- **What to work on**
Please write out exactly the lines of the data below from the line holding "Оплата и доставка" through the line holding "follow Us On", and leave out the rest.

Transcribed page contents:
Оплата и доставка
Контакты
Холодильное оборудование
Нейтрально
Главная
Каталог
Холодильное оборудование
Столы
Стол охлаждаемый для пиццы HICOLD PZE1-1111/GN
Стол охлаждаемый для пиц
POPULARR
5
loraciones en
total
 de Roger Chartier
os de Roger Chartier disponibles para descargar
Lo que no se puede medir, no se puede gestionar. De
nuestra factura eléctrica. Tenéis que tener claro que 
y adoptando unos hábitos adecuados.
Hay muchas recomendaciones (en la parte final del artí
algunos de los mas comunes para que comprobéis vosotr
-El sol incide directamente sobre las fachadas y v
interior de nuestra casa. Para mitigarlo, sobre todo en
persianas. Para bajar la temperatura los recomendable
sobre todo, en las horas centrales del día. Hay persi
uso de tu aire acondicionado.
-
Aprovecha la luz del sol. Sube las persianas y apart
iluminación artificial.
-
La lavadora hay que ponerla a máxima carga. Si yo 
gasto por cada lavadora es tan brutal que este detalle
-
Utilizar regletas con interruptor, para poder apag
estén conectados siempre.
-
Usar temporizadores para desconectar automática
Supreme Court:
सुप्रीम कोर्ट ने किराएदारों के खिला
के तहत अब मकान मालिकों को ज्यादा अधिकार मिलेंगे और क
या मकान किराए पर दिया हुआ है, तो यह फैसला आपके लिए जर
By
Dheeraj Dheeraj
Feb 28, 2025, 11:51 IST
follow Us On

...

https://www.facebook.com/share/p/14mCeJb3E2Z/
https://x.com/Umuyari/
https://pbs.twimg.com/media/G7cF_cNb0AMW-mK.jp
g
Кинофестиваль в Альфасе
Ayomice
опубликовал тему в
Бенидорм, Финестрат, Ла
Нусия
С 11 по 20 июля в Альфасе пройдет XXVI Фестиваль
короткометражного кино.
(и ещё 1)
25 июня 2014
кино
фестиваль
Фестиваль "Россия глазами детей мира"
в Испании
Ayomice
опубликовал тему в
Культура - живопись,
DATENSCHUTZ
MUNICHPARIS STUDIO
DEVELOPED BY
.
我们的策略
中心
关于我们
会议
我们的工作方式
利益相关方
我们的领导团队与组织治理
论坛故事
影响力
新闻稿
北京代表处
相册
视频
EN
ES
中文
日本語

---

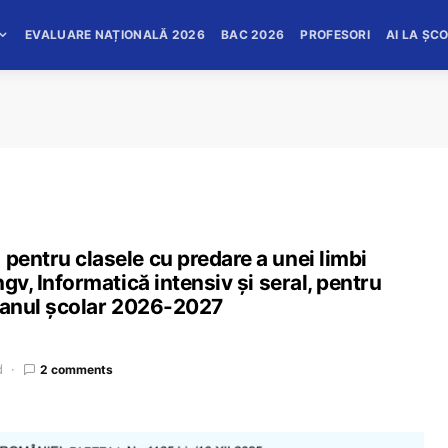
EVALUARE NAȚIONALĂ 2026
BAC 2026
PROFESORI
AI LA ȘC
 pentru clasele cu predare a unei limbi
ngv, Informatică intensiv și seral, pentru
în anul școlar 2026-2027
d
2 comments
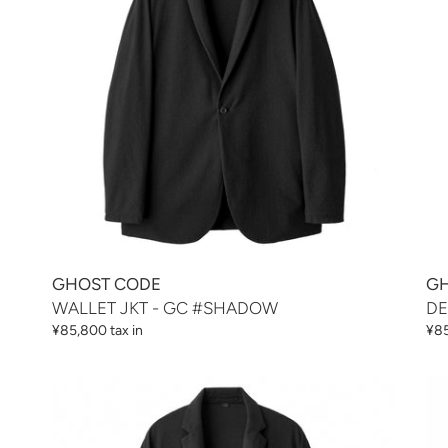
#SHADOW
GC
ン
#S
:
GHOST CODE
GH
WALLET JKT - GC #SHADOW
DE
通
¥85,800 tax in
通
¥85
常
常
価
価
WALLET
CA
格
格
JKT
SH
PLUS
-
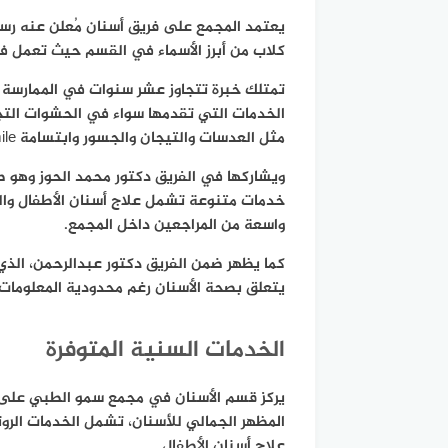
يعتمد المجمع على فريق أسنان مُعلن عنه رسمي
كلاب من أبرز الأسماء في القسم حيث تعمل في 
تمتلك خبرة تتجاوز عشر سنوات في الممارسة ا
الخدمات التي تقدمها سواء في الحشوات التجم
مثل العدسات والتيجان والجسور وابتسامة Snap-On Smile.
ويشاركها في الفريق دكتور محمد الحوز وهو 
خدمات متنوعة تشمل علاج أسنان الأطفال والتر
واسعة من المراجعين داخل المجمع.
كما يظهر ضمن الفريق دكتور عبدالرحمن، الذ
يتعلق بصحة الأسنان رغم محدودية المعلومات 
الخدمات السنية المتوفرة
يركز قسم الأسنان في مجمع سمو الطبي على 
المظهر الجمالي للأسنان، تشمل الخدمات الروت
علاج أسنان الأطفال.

- **Answer section**
Оплата и доставка
Контакты
Холодильное оборудование
Нейтрально
Главная
Каталог
Холодильное оборудование
Столы
Стол охлаждаемый для пиццы HICOLD PZE1-1111/GN
Стол охлаждаемый для пиц
POPULARR
5
loraciones en
total
 de Roger Chartier
os de Roger Chartier disponibles para descargar
Lo que no se puede medir, no se puede gestionar. De
nuestra factura eléctrica. Tenéis que tener claro que 
y adoptando unos hábitos adecuados.
Hay muchas recomendaciones (en la parte final del artí
algunos de los mas comunes para que comprobéis vosotr
-El sol incide directamente sobre las fachadas y v
interior de nuestra casa. Para mitigarlo, sobre todo en
persianas. Para bajar la temperatura los recomendable
sobre todo, en las horas centrales del día. Hay persi
uso de tu aire acondicionado.
-
Aprovecha la luz del sol. Sube las persianas y apart
iluminación artificial.
-
La lavadora hay que ponerla a máxima carga. Si yo 
gasto por cada lavadora es tan brutal que este detalle
-
Utilizar regletas con interruptor, para poder apag
estén conectados siempre.
-
Usar temporizadores para desconectar automática
Supreme Court:
सुप्रीम कोर्ट ने किराएदारों के खिला
के तहत अब मकान मालिकों को ज्यादा अधिकार मिलेंगे और क
या मकान किराए पर दिया हुआ है, तो यह फैसला आपके लिए जर
By
Dheeraj Dheeraj
Feb 28, 2025, 11:51 IST
follow Us On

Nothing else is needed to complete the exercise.